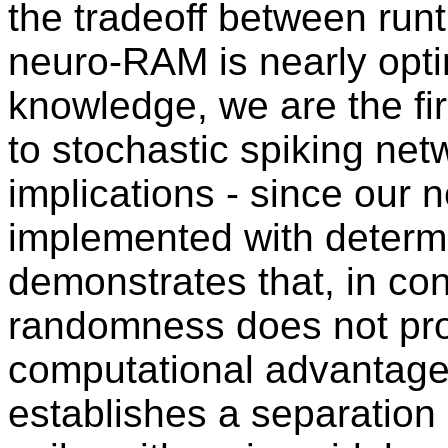
the tradeoff between run
neuro-RAM is nearly optim
knowledge, we are the fir
to stochastic spiking net
implications - since our
implemented with determin
demonstrates that, in cont
randomness does not prov
computational advantages 
establishes a separation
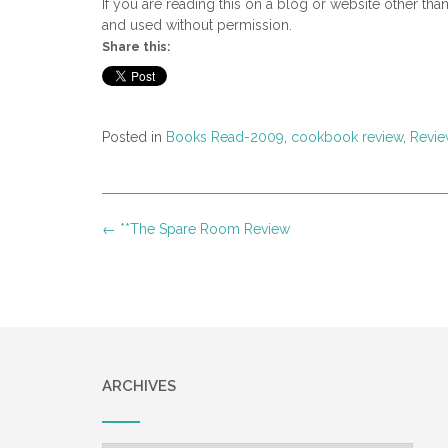
If you are reading this on a blog or website other tha
and used without permission.
Share this:
Posted in
Books Read-2009
,
cookbook review
,
Revie
Post
←
**The Spare Room Review
navigation
ARCHIVES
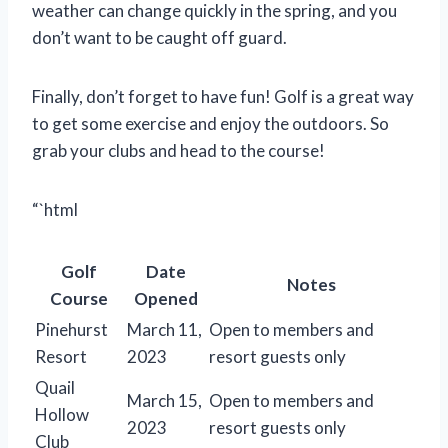
weather can change quickly in the spring, and you
don’t want to be caught off guard.
Finally, don’t forget to have fun! Golf is a great way
to get some exercise and enjoy the outdoors. So
grab your clubs and head to the course!
“`html
Golf
Date
Notes
Course
Opened
Pinehurst
March 11,
Open to members and
Resort
2023
resort guests only
Quail
March 15,
Open to members and
Hollow
2023
resort guests only
Club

== Work to be completed ==
Please retype exactly the line containing "weather can change" and each line after it to the end of the records, and nothing more.

== Solution below ==
weather can change quickly in the spring, and you
don’t want to be caught off guard.
Finally, don’t forget to have fun! Golf is a great way
to get some exercise and enjoy the outdoors. So
grab your clubs and head to the course!
“`html
Golf
Date
Notes
Course
Opened
Pinehurst
March 11,
Open to members and
Resort
2023
resort guests only
Quail
March 15,
Open to members and
Hollow
2023
resort guests only
Club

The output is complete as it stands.